A noted limitation is that while demographic information, including race, is included, frequently, the data are skewed toward a predominately White cohort that may miss crucial data from minority populations. As it is established that there are differences in CA125 levels among Black and Latinx individuals showing lower baseline CA125 levels than their White counterparts, making it more likely that a diagnosis might be missed or delayed based solely on CA125 levels (41). Additionally, there was an emphasis of early detection of the HGSC subtype using the fallopian tube as the “normal” or healthy comparator, thus there is limited extension of the reported findings to other ovarian cancer histological subtypes. Also, most of the studies are retrospective in nature, which makes it challenging to understand both experimental and selection bias.

Converting novel, research-based diagnostic tests to clinically employed tests represents a significant hurdle due to several factors, including but not limited to manufacturing, development costs, improvement of existing tests, overall low incidence of the disease, health care professional hesitancy, technical training, and data interpretation. As such, these factors need to be addressed with research at a similar level of investment as novel biomarker development itself.

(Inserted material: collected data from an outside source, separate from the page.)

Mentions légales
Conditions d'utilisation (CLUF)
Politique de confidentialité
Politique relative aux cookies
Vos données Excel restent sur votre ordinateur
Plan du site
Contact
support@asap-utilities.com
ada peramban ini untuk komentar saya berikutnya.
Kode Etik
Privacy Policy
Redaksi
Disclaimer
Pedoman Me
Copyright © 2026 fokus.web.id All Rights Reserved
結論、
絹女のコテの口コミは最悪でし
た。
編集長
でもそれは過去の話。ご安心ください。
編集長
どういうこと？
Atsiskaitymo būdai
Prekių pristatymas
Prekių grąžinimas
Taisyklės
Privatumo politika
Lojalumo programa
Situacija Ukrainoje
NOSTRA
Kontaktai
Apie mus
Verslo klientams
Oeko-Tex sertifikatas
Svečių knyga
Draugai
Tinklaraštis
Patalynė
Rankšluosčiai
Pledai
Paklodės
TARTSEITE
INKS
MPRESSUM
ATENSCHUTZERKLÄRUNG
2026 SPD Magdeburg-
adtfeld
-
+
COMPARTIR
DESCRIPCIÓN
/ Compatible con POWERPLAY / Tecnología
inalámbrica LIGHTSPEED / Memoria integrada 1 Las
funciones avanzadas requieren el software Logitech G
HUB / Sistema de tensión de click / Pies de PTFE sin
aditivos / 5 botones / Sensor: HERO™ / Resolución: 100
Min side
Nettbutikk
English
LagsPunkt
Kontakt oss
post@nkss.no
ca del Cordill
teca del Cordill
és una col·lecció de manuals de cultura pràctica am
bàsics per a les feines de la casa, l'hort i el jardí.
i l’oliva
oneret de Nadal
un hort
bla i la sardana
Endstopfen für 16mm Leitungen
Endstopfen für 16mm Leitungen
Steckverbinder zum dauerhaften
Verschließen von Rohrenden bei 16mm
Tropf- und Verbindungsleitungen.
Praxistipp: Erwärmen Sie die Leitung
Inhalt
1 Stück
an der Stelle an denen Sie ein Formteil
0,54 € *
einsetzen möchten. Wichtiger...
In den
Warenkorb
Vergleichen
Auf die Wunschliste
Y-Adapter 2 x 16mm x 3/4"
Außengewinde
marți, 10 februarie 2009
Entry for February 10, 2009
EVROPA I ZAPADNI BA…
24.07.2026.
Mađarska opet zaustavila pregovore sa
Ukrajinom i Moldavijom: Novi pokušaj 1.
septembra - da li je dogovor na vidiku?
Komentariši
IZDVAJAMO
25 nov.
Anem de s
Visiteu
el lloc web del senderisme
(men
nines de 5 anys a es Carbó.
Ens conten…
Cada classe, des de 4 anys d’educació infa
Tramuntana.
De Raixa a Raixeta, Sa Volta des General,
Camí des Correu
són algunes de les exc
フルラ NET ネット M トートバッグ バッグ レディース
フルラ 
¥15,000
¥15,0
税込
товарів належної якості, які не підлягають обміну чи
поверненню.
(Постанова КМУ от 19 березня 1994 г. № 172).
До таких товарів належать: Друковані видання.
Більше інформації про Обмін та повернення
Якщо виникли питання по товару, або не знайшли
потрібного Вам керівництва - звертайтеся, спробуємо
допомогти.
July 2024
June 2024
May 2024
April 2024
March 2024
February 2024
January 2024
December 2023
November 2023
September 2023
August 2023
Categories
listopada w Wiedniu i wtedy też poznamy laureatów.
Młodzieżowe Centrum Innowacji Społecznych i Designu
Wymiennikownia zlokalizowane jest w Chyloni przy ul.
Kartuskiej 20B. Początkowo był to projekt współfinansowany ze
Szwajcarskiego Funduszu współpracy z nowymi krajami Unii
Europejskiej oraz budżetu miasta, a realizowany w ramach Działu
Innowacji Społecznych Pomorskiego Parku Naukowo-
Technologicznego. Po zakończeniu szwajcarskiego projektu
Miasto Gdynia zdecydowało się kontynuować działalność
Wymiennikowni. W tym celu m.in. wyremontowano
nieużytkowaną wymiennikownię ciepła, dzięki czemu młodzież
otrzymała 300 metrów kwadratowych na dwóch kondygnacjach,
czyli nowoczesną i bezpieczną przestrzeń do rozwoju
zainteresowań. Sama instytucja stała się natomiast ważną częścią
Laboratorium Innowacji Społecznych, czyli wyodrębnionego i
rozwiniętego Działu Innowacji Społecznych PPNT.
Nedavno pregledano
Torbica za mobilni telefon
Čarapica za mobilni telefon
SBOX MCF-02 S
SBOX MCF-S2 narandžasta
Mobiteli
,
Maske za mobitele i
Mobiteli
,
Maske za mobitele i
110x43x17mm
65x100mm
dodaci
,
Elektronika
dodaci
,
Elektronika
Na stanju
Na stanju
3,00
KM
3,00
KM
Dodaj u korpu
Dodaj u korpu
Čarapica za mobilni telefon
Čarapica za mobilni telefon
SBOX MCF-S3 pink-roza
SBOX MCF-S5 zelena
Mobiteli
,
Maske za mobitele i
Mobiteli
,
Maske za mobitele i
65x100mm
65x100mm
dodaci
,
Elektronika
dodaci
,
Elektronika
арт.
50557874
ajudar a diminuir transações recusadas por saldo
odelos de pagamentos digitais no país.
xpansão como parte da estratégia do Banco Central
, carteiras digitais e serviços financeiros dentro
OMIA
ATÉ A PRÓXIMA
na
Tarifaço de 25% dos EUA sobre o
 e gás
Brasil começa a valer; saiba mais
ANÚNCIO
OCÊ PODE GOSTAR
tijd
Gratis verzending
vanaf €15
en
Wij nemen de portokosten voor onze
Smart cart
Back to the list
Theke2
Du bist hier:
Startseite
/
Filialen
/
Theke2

Finally, there would likely be hesitancy from providers to adopt new biomarker testing without evidence of significant improvements in detection rates compared to current standards. Decisions about the clinical implications and a consensus on the interventions to be recommended if there were abnormalities in the new biomarkers will need to be established. For example, there currently is limited evidence and consensus on the management of STIC lesions when detected (42). In parallel with evaluation of new potential biomarkers, it will be critical to generate prospective data that supports management of early-stage disease and detection of precancerous lesions leading to clinically meaningful improvements in outcomes.